As "metas de aprendizagem" do pré-escolar ao 9º ano do ensino Básico serão divulgadas em Setembro. Nessa altura, as escolas serão convidadas "publicamente" a usá-las. Todas podem aderir, mas a aplicação é voluntária, sublinhou ontem Isabel Alçada, em conferência de Imprensa, no Ministério da Educação (ME).
A ministra começou por admitir, ontem, sexta-feira, que, "a prazo", o projecto - criado no âmbito de uma "estratégia global de desenvolvimento do currículo nacional" - poderia tornar-se vinculativo, mas acabou a defender que "não será obrigatório, se não for do agrado das pessoas", por não ser essa a "linha" da equipa ministerial.
A intenção, insistiu, não é criar um documento normativo, mas referenciais. E "a expectativa do ME" é que os professores, a partir das metas, consigam "focalizar melhor o seu trabalho" e clarificar competências básicas dos alunos em cada ano e ciclo de ensino. "O objectivo essencial é o de melhorar os resultados escolares".
"Achamos que vai ser útil observar a forma como os professores vão integrar [as metas] no processo de ensino", defendeu, frisando que projectos similares foram aplicados em países como o Reino Unido ou o Canadá.
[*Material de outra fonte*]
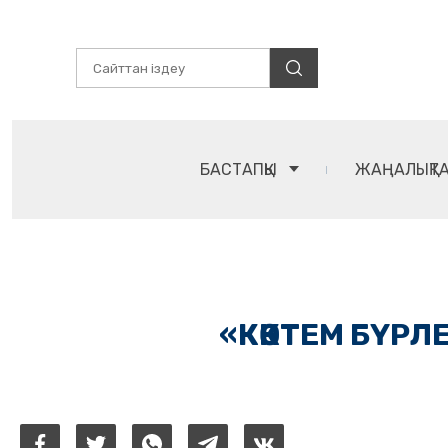
БАСТАПҚЫ
ЖАҢАЛЫҚТ
«КӨКТЕМ БҮР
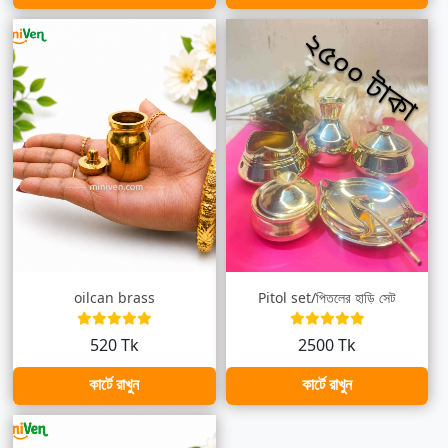
oilcan brass
Pitol set/পিতলের হাড়ি সেট
520 Tk
2500 Tk
কার্টে রাখুন
কার্টে রাখুন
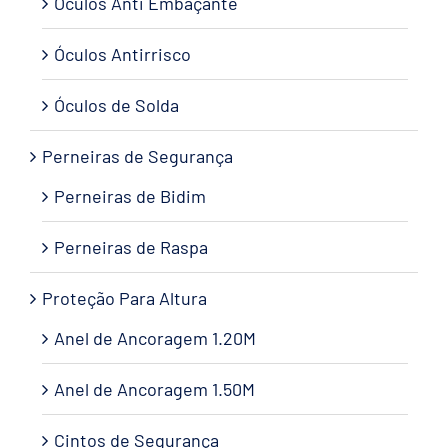
Óculos Anti Embaçante
Óculos Antirrisco
Óculos de Solda
Perneiras de Segurança
Perneiras de Bidim
Perneiras de Raspa
Proteção Para Altura
Anel de Ancoragem 1.20M
Anel de Ancoragem 1.50M
Cintos de Segurança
Às associações de professores foram solicitados pareceres. O JN teve acesso aos documentos enviados pelos docentes de Português e de Matemática, ambos bastante críticos.
"O documento é vago, demasiado extenso e pouco claro. Não clarifica metas para o programa, limitando-se a repetir, com insuficiências, o que nele está estabelecido. Confunde metas com processos de ensino e confunde metas cognitivas com atitudes", lê-se no parecer dda Sociedade Portuguesa de Matemática. A SPM garante que a equipa de Natércio Afonso, que produziu as metas, não tem nenhum matemático e que o documento não traça "metas precisas verificáveis e bem estruturadas".
"É preciso dizer-se claramente: o objectivo de representar informações, ideias e conceitos de diversas formas é tão apropriado ao 1º ciclo, como a alunos do 9º ano, como a matemáticos doutorados. E quando uma formulação é tão vaga que nada restringe - sabes-se pelo menos desde Aristóteles - ela é inútil (...) Em termos pedagógicos isto é mais do que supérfluo, é prejudicial", concluiu a SPM.
Já o presidente da Associação de Professores de Português (APP) admitiu ao JN não conseguir descortinar diferenças entre metas e programa. "Não percebemos para que foi feito", diz, notando que em Português "não precisamos de mais um programa; já temos três em vigor. O que nos faz falta são critérios de avaliação". E isso as metas não definem, garante Paulo Feytor Pinto.
Sem a definição de critérios nacionais, segundo o parecer da APP, as escolas são obrigadas a cumprir "currículos inflexíveis, iguais para todos os alunos, do país, sem possibilidade de adequação aos interesses e necessidades de cada um".